Like most Canadians, I don't watch CBC Newsworld. But I like to tune in every couple of years just to get a head's up on who the next governor general will be. On present form, the viceregal wallah circa 2012 seems certain to be George Stroumboulopoulos. He's the fellow who's got the old 8 p.m. counterSpin slot, which went into a tailSpin when Avi Lewis was replaced by Sharon Lewis. Maybe they should have tried Jerry Lewis. Anyway, George has as many earrings as Avi, and we'll all be very excited when he's the first member of the Pierced-Canadian community in Rideau Hall. He's younger than Avi and his show is hip--or, at any rate, pseudo-hip, in the somewhat laboured way of government-funded CBC hipness. A week or so after Jane Creba's murder, George referred to Stephen Harper's post-shootout appearance in Toronto: the Tory leader had attacked the Liberal government for being soft on crime, which would seem to be an unexceptional observation. But for some reason George Stroumboulopoulos made a big show of being all outraged by Harper's remarks. Who, he demanded to know, had been running Ontario for most of the nineties, eh? Conservatives, wasn't it? And hadn't Mike Harris cut all the funding to "community activists" and "after-school centres," eh, eh, eh? And isn't that why all these nice young men grew up to be homicidal gangstas?

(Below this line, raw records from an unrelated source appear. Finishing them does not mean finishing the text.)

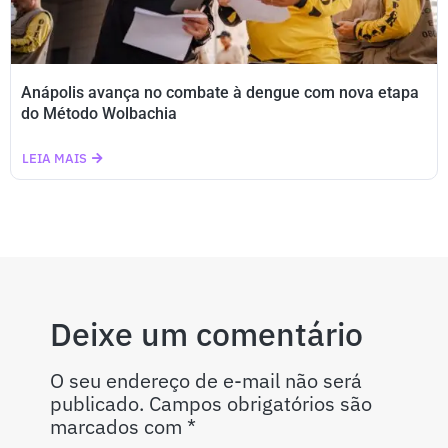
Anápolis avança no combate à dengue com nova etapa
do Método Wolbachia
LEIA MAIS
Deixe um comentário
O seu endereço de e-mail não será
publicado.
Campos obrigatórios são
marcados com
*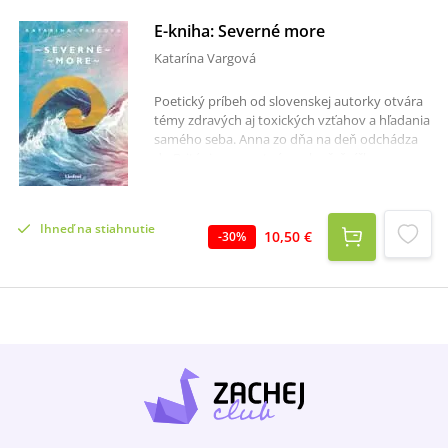
E-kniha: Severné more
Katarína Vargová
Poetický príbeh od slovenskej autorky otvára
témy zdravých aj toxických vzťahov a hľadania
samého seba. Anna zo dňa na deň odchádza
do Británie, zamestná sa ako čašníčka a
nasťahuje sa k mlčanlivému rybárovi
Sketchovi. Pomalé dni naruší nová
spolubývajúca, excentrická fotografka Sabrina.
Ihneď na stiahnutie
Novovzniknutý vzťahový trojuholník ponúkne
10,50 €
-
30
%
Anne nový pohľad na jej predchádzajúcu
známosť. Nečakaný návrat na Slovensko ju
prinúti čeliť veciam, pred ktorými utekala.
Poetický príbeh mladej ženy otvára témy
zdravých aj toxických vzťahov, hľadania a
nachádzania samého seba. Nad tým všetkým
hučí Severné more. Nehostinné, nepriateľské a
rozbúrené, no zároveň magické a priťahujúce.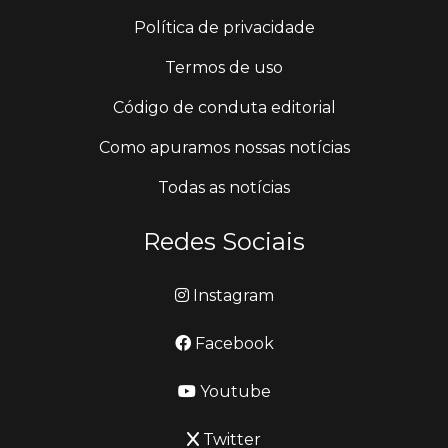
Política de privacidade
Termos de uso
Código de conduta editorial
Como apuramos nossas notícias
Todas as notícias
Redes Sociais
Instagram
Facebook
Youtube
Twitter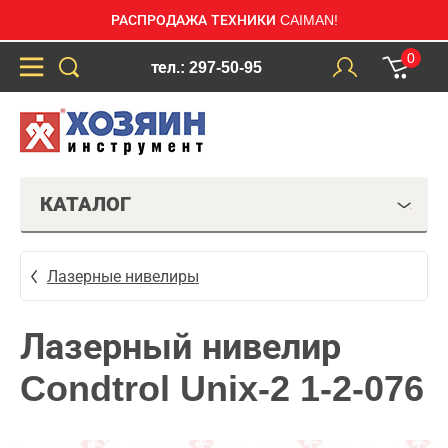
РАСПРОДАЖА ТЕХНИКИ CAIMAN!
0
тел.: 297-50-95
КАТАЛОГ
Лазерные нивелиры
Лазерный нивелир
Condtrol Unix-2 1-2-076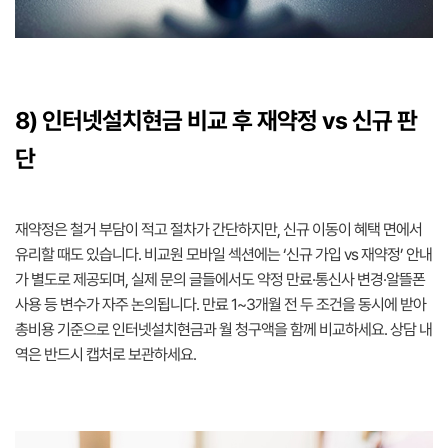
8) 인터넷설치현금 비교 후 재약정 vs 신규 판
단
재약정은 철거 부담이 적고 절차가 간단하지만, 신규 이동이 혜택 면에서
유리할 때도 있습니다. 비교원 모바일 섹션에는 ‘신규 가입 vs 재약정’ 안내
가 별도로 제공되며, 실제 문의 글들에서도 약정 만료·통신사 변경·알뜰폰
사용 등 변수가 자주 논의됩니다. 만료 1~3개월 전 두 조건을 동시에 받아
총비용 기준으로 인터넷설치현금과 월 청구액을 함께 비교하세요. 상담 내
역은 반드시 캡처로 보관하세요.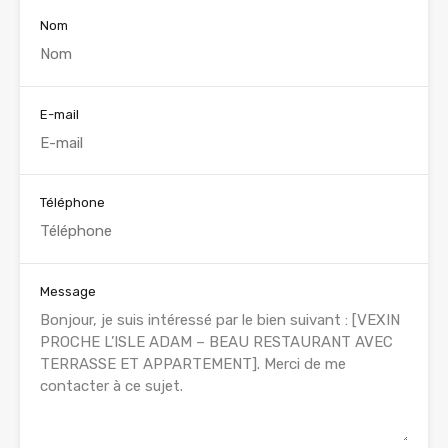
Nom
E-mail
Téléphone
Message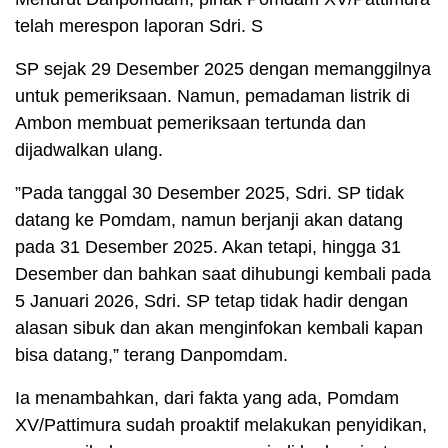
telah merespon laporan Sdri. S
SP sejak 29 Desember 2025 dengan memanggilnya
untuk pemeriksaan. Namun, pemadaman listrik di
Ambon membuat pemeriksaan tertunda dan
dijadwalkan ulang.
​”Pada tanggal 30 Desember 2025, Sdri. SP tidak
datang ke Pomdam, namun berjanji akan datang
pada 31 Desember 2025. Akan tetapi, hingga 31
Desember dan bahkan saat dihubungi kembali pada
5 Januari 2026, Sdri. SP tetap tidak hadir dengan
alasan sibuk dan akan menginfokan kembali kapan
bisa datang,” terang Danpomdam.
​Ia menambahkan, dari fakta yang ada, Pomdam
XV/Pattimura sudah proaktif melakukan penyidikan,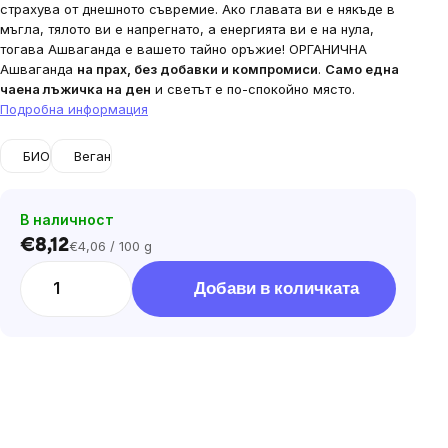
страхува от днешното съвремие. Ако главата ви е някъде в
мъгла, тялото ви е напрегнато, а енергията ви е на нула,
тогава Ашваганда е вашето тайно оръжие! ОРГАНИЧНА
Ашваганда
на прах, без добавки и компромиси
.
Само една
чаена лъжичка на ден
и светът е по-спокойно място.
Подробна информация
БИО
Веган
В наличност
€8,12
€4,06 / 100 g
Цена
за
Добави в количката
мярка: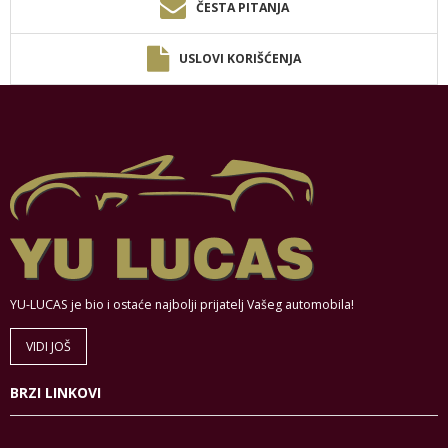
ČESTA PITANJA
USLOVI KORIŠĆENJA
YU-LUCAS je bio i ostaće najbolji prijatelj Vašeg automobila!
VIDI JOŠ
BRZI LINKOVI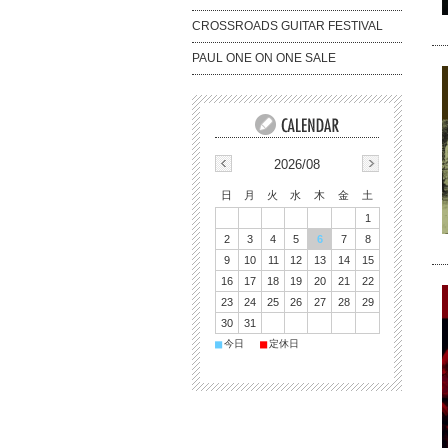
CROSSROADS GUITAR FESTIVAL
PAUL ONE ON ONE SALE
2026/08
日
月
火
水
木
金
土
1
2
3
4
5
6
7
8
9
10
11
12
13
14
15
16
17
18
19
20
21
22
23
24
25
26
27
28
29
30
31
■
■
今日
定休日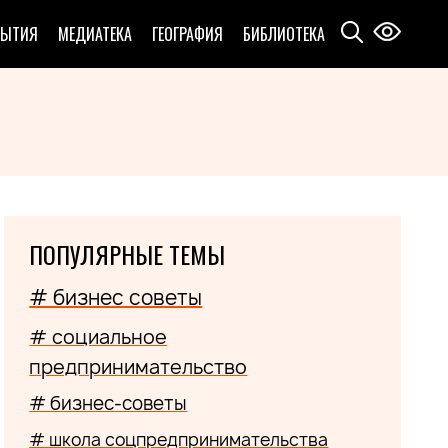
БЫТИЯ
МЕДИАТЕКА
ГЕОГРАФИЯ
БИБЛИОТЕКА
ПОПУЛЯРНЫЕ ТЕМЫ
# бизнес советы
# социальное
предпринимательство
# бизнес-советы
# школа соцпредпринимательства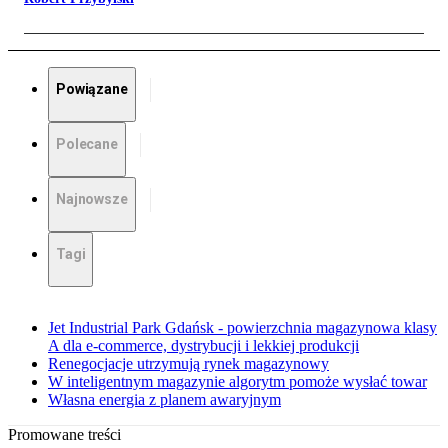
Powiązane
Polecane
Najnowsze
Tagi
Jet Industrial Park Gdańsk - powierzchnia magazynowa klasy
A dla e-commerce, dystrybucji i lekkiej produkcji
Renegocjacje utrzymują rynek magazynowy
W inteligentnym magazynie algorytm pomoże wysłać towar
Własna energia z planem awaryjnym
Promowane treści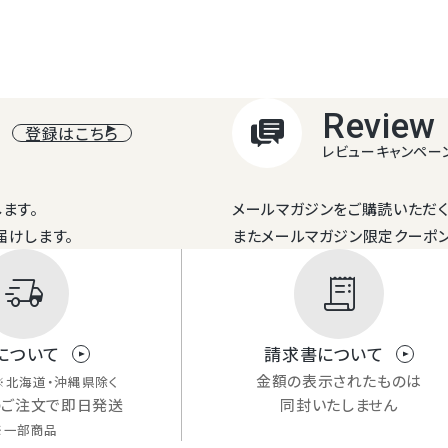
Review
登録はこちら
レビューキャンペー
ます。
メールマガジンをご購読いただく
届けします。
またメールマガジン限定クーポ
delivery_truck_speed
receipt_long
について
請求書について
金額の表示されたものは
※北海道・沖縄県除く
のご注文で即日発送
同封いたしません
※一部商品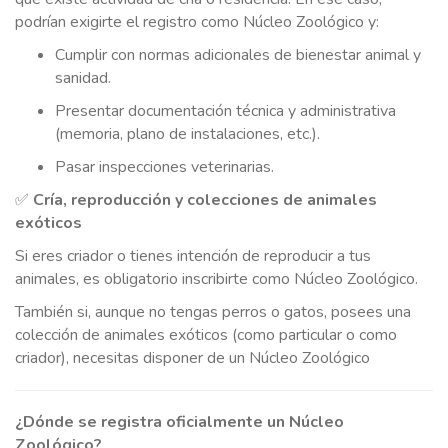
podrían exigirte el registro como Núcleo Zoológico y:
Cumplir con normas adicionales de bienestar animal y
CITA Y CONTACTO
sanidad.
Presentar documentación técnica y administrativa
(memoria, plano de instalaciones, etc.).
LLAMAR AHORA
Pasar inspecciones veterinarias.
✅
Cría,
reproducción
y
colecciones
de
animales
exóticos
Si eres criador o tienes intención de reproducir a tus
animales, es obligatorio inscribirte como Núcleo Zoológico.
También si, aunque no tengas perros o gatos, posees una
colección de animales exóticos (como particular o como
criador), necesitas disponer de un Núcleo Zoológico
¿Dónde se registra oficialmente un Núcleo
Zoológico?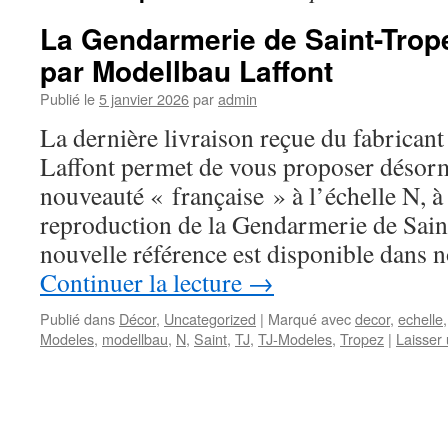
La Gendarmerie de Saint-Trope
par Modellbau Laffont
Publié le
5 janvier 2026
par
admin
La dernière livraison reçue du fabrica
Laffont permet de vous proposer désorm
nouveauté « française » à l’échelle N, à 
reproduction de la Gendarmerie de Sain
nouvelle référence est disponible dans 
Continuer la lecture
→
Publié dans
Décor
,
Uncategorized
|
Marqué avec
decor
,
echelle
Modeles
,
modellbau
,
N
,
Saint
,
TJ
,
TJ-Modeles
,
Tropez
|
Laisser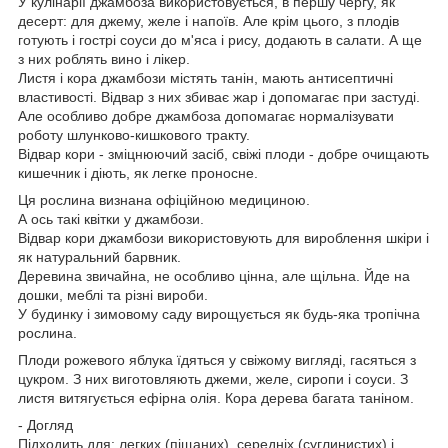
У кулінарії джамбоза використовується, в першу чергу, як
десерт: для джему, желе і напоїв. Але крім цього, з плодів
готують і гострі соуси до м'яса і рису, додають в салати. А ще
з них роблять вино і лікер.
Листя і кора джамбози містять танін, мають антисептичні
властивості. Відвар з них збиває жар і допомагає при застуді.
Але особливо добре джамбоза допомагає нормалізувати
роботу шлунково-кишкового тракту.
Відвар кори - зміцнюючий засіб, свіжі плоди - добре очищають
кишечник і діють, як легке проносне.
Ця рослина визнана офіційною медициною.
А ось такі квітки у джамбози.
Відвар кори джамбози використовують для вироблення шкіри і
як натуральний барвник.
Деревина звичайна, не особливо цінна, але щільна. Йде на
дошки, меблі та різні вироби.
У будинку і зимовому саду вирощується як будь-яка тропічна
рослина.
Плоди рожевого яблука їдяться у свіжому вигляді, гасяться з
цукром. З них виготовляють джеми, желе, сиропи і соуси. З
листя витягується ефірна олія. Кора дерева багата таніном.
- Догляд
Підходить для: легких (піщаних), середніх (суглинистих) і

Come on, man, you've got sideburns, you're supposed to be iconoclastic. Even as ersatz CBC-hip, that doesn't pass muster. You could endow the "community activists" as lavishly as Quebec advertising agencies, and it would do nothing to impact Toronto gun violence. You know that, and so do most Torontonians: they know their city has changed. Paul Martin called the murder of Jane Creba the "consequence of exclusion." It would be more accurate to say it was the consequence of inclusion. The majority of T.O.'s gun crime is said to be Jamaican gang-related. Nothing unusual in that. Three years before Toronto's Boxing Day shootout, England's second city--Birmingham--had a New Year bloodbath. Also Jamaican gang-related: "Yardies," as they call themselves in Britain, with Uzis. I love Jamaica and at one point in my life was planning to settle there. But it's a melancholy fact that the island has one of the highest murder rates in the world, and that if your country has large concentrations of young Jamaican men your murder rate will go up, too. If Canada was really practising "exclusion," it would start by subjecting emigrants from that island to greater scrutiny.
But, of course, we're inclusive to a fault, so that's politically impossible. Multiculturalism obliges us to be non-judgmental: don't blame anyone--or, if you have to, blame the Americans. "The U.S. is causing violence to be exported to my city," Toronto's mayor David Miller said. It's estimated that half the guns used in Toronto murders are American. On the other hand, over 80 per cent of the fellows using those guns are Jamaican gang members. And, while it's hard to seal thousands of miles of mostly rural unmanned land border, it shouldn't be impossible to insulate yourself from the pathologies of a small distant island. Except that, just as Muslims kneel toward Mecca, Canadians only point fingers toward Washington.
The Liberals seem exhausted, barely able to keep up the pretense that they've got anything more than condescending placebo policies for the years ahead.
In recent elections, they've run on the Hilaire Belloc platform:
"Always keep a-hold of Nurse
For fear of finding something worse."
But something worse is already here, and Platitudinous Paul has no idea what to do about it.